From Research Excellence to Scaled Deployment
The fireside conversation shifted from the discussion from geopolitics to domestic readiness. Nanji noted that public debates about AI and government often focus heavily on rules and safeguards, even though the current federal mandate places equal weight on building adoption capacity and strengthening the wider ecosystem. The creation of a new Minister of Artificial Infrastructure and Digital Innovation—and a platform commitment to “deploy AI at scale”—signals this broader shift.
Schaan traced this evolution through the Pan-Canadian AI Strategy. The first phase, launched in 2017, strengthened domestic research institutions such as CIFAR, Mila, Vector, and Amii. The second phase aims to industrialize these strengths by proving out use cases across sectors ranging from proteins to oceans and life sciences.
Yet as Beckles emphasized, infrastructure alone is not enough. The public sector faces long-standing challenges around data quality, interoperability, and legacy systems that impede cross-departmental collaboration. While federal departments have applied AI for decades — from weather forecasting to satellite-based crop modelling — scaling these capabilities requires upgrading the systems that safeguard Canadians’ rights, benefits, and daily interactions with the state. “The technology is the easy part,” Beckles noted. “The foundations are what determine success.”

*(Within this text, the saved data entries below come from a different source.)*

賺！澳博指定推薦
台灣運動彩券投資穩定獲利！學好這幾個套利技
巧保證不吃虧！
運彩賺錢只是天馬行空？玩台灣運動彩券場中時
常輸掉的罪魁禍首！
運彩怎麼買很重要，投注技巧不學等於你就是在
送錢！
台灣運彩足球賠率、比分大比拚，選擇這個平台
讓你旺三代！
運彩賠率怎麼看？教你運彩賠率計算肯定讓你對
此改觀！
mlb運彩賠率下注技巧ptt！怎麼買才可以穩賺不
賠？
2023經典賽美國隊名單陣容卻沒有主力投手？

Literacy as Canada’s Structural Bottleneck
Despite recent investments, Schaan argued that the most pressing barrier is not compute or cost, but literacy. Many firms remain hesitant to experiment because they lack clarity on how to evaluate solutions, scope pilots, or identify viable use cases. Misaligned pilots and vendor overpromising have reinforced this reluctance.
This challenge is especially acute in foundational sectors like forestry, oceans, agriculture, natural resources, where firms often don’t know what AI adoption should look like. “What does AI for forestry look like? What does AI for the ocean sector look like?” Schaan asked. It is at this intersection that literacy becomes inseparable from sovereignty.

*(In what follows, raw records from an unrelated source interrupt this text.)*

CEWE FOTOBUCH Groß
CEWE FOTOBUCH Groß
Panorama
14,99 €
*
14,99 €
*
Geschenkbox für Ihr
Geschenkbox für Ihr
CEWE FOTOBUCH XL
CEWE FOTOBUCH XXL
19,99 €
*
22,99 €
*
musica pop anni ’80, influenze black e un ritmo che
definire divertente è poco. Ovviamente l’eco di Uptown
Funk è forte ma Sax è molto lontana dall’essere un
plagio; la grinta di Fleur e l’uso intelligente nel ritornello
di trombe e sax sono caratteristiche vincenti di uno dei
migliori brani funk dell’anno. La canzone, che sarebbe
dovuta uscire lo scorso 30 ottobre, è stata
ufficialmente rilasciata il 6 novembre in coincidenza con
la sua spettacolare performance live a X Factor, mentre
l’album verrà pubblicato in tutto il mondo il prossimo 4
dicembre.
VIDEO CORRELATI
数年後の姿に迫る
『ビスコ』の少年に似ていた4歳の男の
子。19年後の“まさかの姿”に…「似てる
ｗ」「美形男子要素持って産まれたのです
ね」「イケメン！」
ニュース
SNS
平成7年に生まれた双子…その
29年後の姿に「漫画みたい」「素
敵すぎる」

Earlier, Teja emphasized that Canada’s ability to participate meaningfully in global AI markets depends on developing both the technical infrastructure and the organizational capacity required to adopt AI confidently. Sovereign compute capacity, robust data governance, and responsible model ecosystems are essential, but they cannot succeed without the literacy required to make use of them.
In his view, Canada must cultivate the conditions for firms to experiment, understand viable use cases, and engage with AI from a position of strength rather than dependency. At the same time, the country must help its most promising AI companies scale into global markets, ensuring that domestic champions, such as Cohere are able to innovate and compete internationally. Teja expressed cautious optimism that the pieces are beginning to align, observing that “momentum and urgency are building… [in Canada] there is a framework emerging.”

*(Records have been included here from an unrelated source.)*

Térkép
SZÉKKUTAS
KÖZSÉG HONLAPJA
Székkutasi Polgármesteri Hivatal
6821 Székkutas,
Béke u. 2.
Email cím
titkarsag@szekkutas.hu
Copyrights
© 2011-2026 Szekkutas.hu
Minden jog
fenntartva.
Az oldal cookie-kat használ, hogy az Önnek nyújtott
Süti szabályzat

Across the discussion, one message stood out: AI is reshaping the foundations of economic advantage and state capacity. It is not only a general-purpose technology but also a strategic layer that now underpins national competitiveness and the modernization of public institutions.
Canada has begun assembling the essential components of AI readiness: sovereign compute, strong data governance, and responsible model ecosystems. However, a sizeable gap remains between technical capability and scaled adoption, which will require: (a) sustained investment in human capital and institutional capacity building, (b) bold and inspiring leadership from the partners; and (c) strong and integrated policy coordination across governments anchored on a clearly defined industrial strategy that enables firms to adopt and scale AI responsibly.